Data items
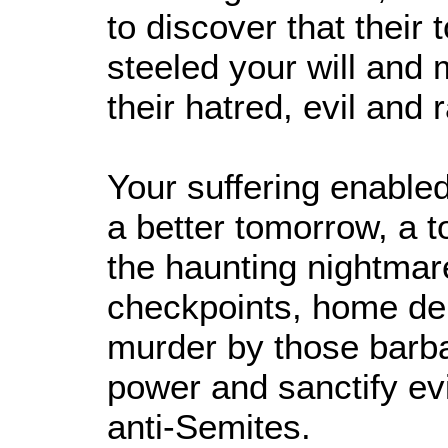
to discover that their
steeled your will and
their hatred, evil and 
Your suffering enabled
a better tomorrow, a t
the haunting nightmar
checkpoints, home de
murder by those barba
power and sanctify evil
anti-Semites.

==

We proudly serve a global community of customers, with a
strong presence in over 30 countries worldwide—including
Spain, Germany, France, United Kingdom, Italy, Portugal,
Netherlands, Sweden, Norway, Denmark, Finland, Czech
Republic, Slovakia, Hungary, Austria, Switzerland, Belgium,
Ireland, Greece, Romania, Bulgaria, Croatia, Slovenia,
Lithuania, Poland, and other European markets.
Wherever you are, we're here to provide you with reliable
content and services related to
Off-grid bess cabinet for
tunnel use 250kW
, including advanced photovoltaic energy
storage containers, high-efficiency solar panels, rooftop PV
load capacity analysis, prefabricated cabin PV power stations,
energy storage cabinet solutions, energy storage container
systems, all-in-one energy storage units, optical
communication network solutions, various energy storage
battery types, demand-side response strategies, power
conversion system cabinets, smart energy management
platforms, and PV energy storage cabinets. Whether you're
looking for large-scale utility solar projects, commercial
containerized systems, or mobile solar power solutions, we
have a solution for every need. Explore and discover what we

...

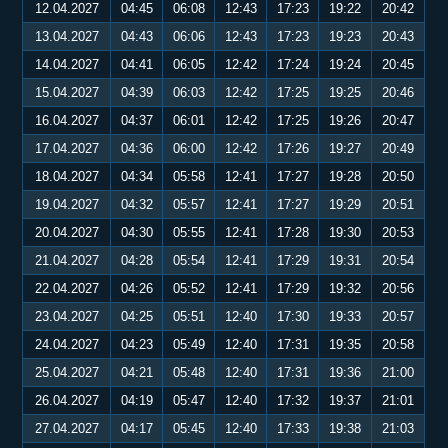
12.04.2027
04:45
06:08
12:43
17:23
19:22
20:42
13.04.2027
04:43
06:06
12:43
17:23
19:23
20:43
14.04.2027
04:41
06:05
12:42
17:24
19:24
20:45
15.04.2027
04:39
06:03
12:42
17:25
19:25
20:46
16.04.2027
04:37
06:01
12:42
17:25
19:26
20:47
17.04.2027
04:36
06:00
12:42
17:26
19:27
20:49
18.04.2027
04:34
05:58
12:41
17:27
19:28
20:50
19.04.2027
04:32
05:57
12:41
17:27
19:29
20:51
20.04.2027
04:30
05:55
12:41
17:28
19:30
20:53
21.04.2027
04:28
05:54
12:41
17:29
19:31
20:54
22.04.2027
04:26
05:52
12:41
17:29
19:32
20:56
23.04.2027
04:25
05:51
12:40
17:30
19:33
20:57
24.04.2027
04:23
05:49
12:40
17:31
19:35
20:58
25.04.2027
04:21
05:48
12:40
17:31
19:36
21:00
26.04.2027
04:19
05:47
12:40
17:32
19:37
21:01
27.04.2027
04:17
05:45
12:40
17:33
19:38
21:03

- AIM OF THE TASK -
Using the entries above, repeat only the lines from the one containing "to discover that their" through the one containing "anti-Semites.", end lines included.

- RESPONSE BELOW -
to discover that their
steeled your will and
their hatred, evil and 
Your suffering enabled
a better tomorrow, a t
the haunting nightmar
checkpoints, home de
murder by those barba
power and sanctify evil
anti-Semites.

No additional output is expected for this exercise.